1.   Wakefield was sent a two-page form-summarizing relevant provisions of the Railroad Retirement Act-along with the hearings officer's decision.   On page two, the form set out these words:H. JUDICIAL REVIEW...(2) Under the Railroad Unemployment Insurance Act, if the Board affirms the denial of an individual's claim, a further appeal may be taken to the federal court within ninety days after the date the Board's decision is mailed to him or her․

2.   Section 5(f) of the RUIA states:Any claimant ․ may, only after all administrative remedies within the Board will have been availed of and exhausted, obtain a review of any final decision of the Board by filing a petition for review within ninety days after the mailing of notice of such decision to the claimant or other party, or within such further time as the Board may allow, in the United States court of appeals․45 U.S.C.A. § 355(f) (emphasis added).

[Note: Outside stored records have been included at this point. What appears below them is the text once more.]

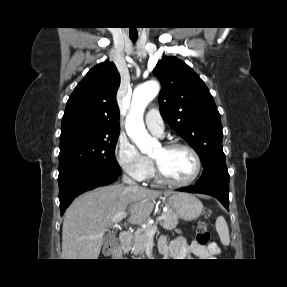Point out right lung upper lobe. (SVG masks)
Listing matches in <instances>:
<instances>
[{"label": "right lung upper lobe", "instance_id": "1", "mask_svg": "<svg viewBox=\"0 0 287 287\" xmlns=\"http://www.w3.org/2000/svg\"><path fill=\"white\" fill-rule=\"evenodd\" d=\"M120 75L112 62L92 68L67 101L61 130L78 124L99 129L120 130L116 93Z\"/></svg>", "mask_w": 287, "mask_h": 287}]
</instances>
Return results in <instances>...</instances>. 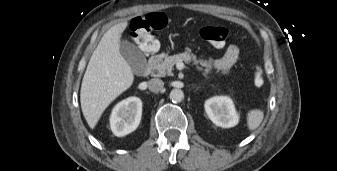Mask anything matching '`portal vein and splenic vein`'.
Instances as JSON below:
<instances>
[{"instance_id": "1", "label": "portal vein and splenic vein", "mask_w": 337, "mask_h": 171, "mask_svg": "<svg viewBox=\"0 0 337 171\" xmlns=\"http://www.w3.org/2000/svg\"><path fill=\"white\" fill-rule=\"evenodd\" d=\"M176 67H177L178 70H182V69H184L185 65H184L183 62H178V63L176 64Z\"/></svg>"}]
</instances>
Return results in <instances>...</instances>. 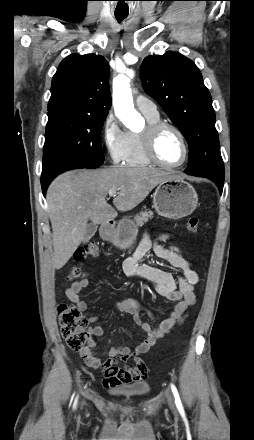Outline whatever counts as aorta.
I'll list each match as a JSON object with an SVG mask.
<instances>
[{
  "label": "aorta",
  "mask_w": 254,
  "mask_h": 440,
  "mask_svg": "<svg viewBox=\"0 0 254 440\" xmlns=\"http://www.w3.org/2000/svg\"><path fill=\"white\" fill-rule=\"evenodd\" d=\"M113 106L115 115L128 129L142 127L144 120L134 109L130 79L125 75L120 74L113 79Z\"/></svg>",
  "instance_id": "obj_1"
}]
</instances>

3.   The Court went on to conclude that the equities favored tolling because the government's secretive conduct prevented the plaintiffs from bringing their action in a timely manner.  Bowen, 476 U.S. at 479, 106 S.Ct. at 2030.

4.   Wakefield also claims that the written instructions about appeal were insufficient because they were discussed in the “fine print” of the form sent along with the hearings officer's decision.   We do not agree.   The print on the form is small (roughly the size of print in a pocket part of the U.S.C.A.), but the section about judicial review is no smaller than any other section on the form.   Also, the section is clearly labeled as pertaining to judicial review.   With an investment of reasonable effort, the form is capable of being read.In addition, Wakefield's claim that the Board could have provided more information to Wakefield is an argument without limit.   While it is possible that the Board could have done more to keep Wakefield informed, no requirement exists for it to do so.   The Board's provision-on one occasion-of written information about judicial review is sufficient to undercut the tolling arguments.That the instruction form does not say that Wakefield is entitled to request an extension of time is not important.   The period for filing an appeal was clearly stated;  Wakefield did not act until well beyond that period had expired.   That Wakefield would have acted more timely had he been aware that an extension of time could be requested is speculation.

5.   Wakefield says that the delay was so long as to amount to a violation of constitutional due process.